The reek of iron should have grounded me; instead it became the back-beat of their chant. "Tear and turn, shape and burn," the choir lilted, every line a child's giggle peeled of warmth. The cadence timed my hammer-strokes, steering my hands even as I swore I wasn't listening. The paste echoed the rhythm, dull light throbbing beneath the forge like a trapped heart.
I worked fast, testing the tongue's limits, its mana flaring in waves I couldn't control. The glass paste held promise, binding mana briefly before sparking, but it wasn't enough. I needed more, something to stabilize the merge.
My grand design took shape in sketches, scrawled in charcoal on stolen parchment. An artifact to bridge realms, to hold the line between living and dead, containing the tongue's power without breaking.
I barely spoke to Lucious, my nights consumed by work, my days lost to reclusion. He left me alone, his worry clear in glances, but the forge was mine. The tongue's mana resisted, its regeneration mocking me, but the Vyrithax blood steadied it, each test a step closer. The dead grew bolder, their forms vivid—a child's echo clutching a toy, a guard's shade with a slashed chest, their eyes pleading. The Priest loomed, its hum rattling the workshop's walls. "Bind it, or the realms bleed," it said, its riddle simple yet heavy, urging me on. Then, through the forge's din, a sound pierced my focus.

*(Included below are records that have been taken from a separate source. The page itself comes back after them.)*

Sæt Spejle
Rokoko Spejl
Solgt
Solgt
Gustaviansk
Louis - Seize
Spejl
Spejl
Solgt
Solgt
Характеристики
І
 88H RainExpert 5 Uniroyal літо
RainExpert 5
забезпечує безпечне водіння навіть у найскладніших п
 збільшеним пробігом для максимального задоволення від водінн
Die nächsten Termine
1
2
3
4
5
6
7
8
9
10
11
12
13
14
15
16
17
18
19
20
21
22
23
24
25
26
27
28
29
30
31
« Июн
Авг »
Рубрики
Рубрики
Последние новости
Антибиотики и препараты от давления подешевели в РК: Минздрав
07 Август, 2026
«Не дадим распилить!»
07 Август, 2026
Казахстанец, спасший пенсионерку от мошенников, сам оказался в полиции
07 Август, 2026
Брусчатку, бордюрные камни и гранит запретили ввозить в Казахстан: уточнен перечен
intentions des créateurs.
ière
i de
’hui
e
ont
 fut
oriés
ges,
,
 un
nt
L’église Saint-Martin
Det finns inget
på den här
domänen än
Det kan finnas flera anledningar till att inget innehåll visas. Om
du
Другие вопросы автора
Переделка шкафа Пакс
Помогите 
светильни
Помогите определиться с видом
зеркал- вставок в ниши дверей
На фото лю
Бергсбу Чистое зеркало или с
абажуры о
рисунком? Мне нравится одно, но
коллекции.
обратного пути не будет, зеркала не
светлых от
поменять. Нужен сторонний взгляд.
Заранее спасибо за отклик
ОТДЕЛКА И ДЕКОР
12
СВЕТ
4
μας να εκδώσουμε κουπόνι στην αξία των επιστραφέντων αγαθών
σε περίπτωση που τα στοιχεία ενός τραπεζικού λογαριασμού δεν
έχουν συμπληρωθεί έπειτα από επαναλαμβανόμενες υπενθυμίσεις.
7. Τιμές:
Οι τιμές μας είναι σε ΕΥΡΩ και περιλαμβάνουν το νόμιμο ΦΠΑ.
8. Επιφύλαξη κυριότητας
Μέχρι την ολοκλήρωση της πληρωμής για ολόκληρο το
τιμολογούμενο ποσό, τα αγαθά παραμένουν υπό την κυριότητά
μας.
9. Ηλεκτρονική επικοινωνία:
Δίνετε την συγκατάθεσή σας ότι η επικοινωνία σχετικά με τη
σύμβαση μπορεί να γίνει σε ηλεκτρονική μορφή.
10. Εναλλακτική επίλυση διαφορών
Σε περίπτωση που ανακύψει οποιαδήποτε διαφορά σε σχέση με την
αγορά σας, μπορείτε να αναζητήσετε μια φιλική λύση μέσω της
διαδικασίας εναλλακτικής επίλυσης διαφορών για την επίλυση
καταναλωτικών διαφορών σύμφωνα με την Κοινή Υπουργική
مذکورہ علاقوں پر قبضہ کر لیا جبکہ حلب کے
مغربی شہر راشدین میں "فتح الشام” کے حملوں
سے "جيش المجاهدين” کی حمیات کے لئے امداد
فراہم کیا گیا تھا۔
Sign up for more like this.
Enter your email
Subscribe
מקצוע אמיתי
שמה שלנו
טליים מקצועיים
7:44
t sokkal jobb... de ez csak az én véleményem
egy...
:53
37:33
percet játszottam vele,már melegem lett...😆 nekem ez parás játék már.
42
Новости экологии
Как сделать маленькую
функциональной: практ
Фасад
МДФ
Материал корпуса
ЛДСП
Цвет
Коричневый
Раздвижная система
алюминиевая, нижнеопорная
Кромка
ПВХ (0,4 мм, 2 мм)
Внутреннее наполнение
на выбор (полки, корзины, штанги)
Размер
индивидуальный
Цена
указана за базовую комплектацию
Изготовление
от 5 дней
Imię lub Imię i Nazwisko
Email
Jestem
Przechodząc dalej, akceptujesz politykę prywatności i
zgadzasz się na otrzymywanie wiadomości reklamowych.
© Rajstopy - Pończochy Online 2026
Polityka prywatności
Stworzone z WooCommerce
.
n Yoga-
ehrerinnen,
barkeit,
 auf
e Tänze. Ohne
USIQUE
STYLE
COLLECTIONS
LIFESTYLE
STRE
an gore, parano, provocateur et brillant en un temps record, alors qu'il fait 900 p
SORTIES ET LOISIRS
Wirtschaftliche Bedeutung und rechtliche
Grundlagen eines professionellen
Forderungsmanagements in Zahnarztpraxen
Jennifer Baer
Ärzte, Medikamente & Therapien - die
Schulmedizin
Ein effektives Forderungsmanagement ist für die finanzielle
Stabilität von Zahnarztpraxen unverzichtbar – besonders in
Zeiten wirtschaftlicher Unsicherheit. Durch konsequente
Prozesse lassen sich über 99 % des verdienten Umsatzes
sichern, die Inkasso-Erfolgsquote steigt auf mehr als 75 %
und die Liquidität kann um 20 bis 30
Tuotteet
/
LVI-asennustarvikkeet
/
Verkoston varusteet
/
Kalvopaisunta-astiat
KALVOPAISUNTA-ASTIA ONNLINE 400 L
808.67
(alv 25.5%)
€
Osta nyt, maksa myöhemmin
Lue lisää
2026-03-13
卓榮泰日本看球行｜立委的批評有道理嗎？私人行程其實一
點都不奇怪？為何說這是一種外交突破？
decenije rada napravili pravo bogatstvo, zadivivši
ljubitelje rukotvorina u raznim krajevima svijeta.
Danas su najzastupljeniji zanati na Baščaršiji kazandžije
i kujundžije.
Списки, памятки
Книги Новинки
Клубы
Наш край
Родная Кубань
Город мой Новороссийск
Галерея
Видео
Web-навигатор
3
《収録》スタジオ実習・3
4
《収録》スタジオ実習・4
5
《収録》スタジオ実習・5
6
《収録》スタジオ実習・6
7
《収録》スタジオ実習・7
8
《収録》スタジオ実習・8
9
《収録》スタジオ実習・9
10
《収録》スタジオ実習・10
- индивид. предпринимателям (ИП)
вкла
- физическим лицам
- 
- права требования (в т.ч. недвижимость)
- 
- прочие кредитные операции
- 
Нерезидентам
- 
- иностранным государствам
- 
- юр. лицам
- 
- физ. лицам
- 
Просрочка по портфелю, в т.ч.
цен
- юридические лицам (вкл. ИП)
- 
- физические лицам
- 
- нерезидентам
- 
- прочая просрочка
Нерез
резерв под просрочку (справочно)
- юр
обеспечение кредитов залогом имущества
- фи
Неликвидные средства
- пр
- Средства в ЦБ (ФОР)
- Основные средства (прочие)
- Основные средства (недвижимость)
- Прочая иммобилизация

A coughing fit echoed down the street, ragged and human; it climbed in pitch, then stopped mid sound. Silence hung a breath too long before the ordinary clatter of night resumed, as if nothing had happened. That unnatural pause clung to me, driving my hands to sketch faster.
My sketches piled, artifact shape still vague but attainable. Weeks passed, the district slept less each night, and the crack yawned wide. Outside the windows the dead pressed palms to the glass, waiting.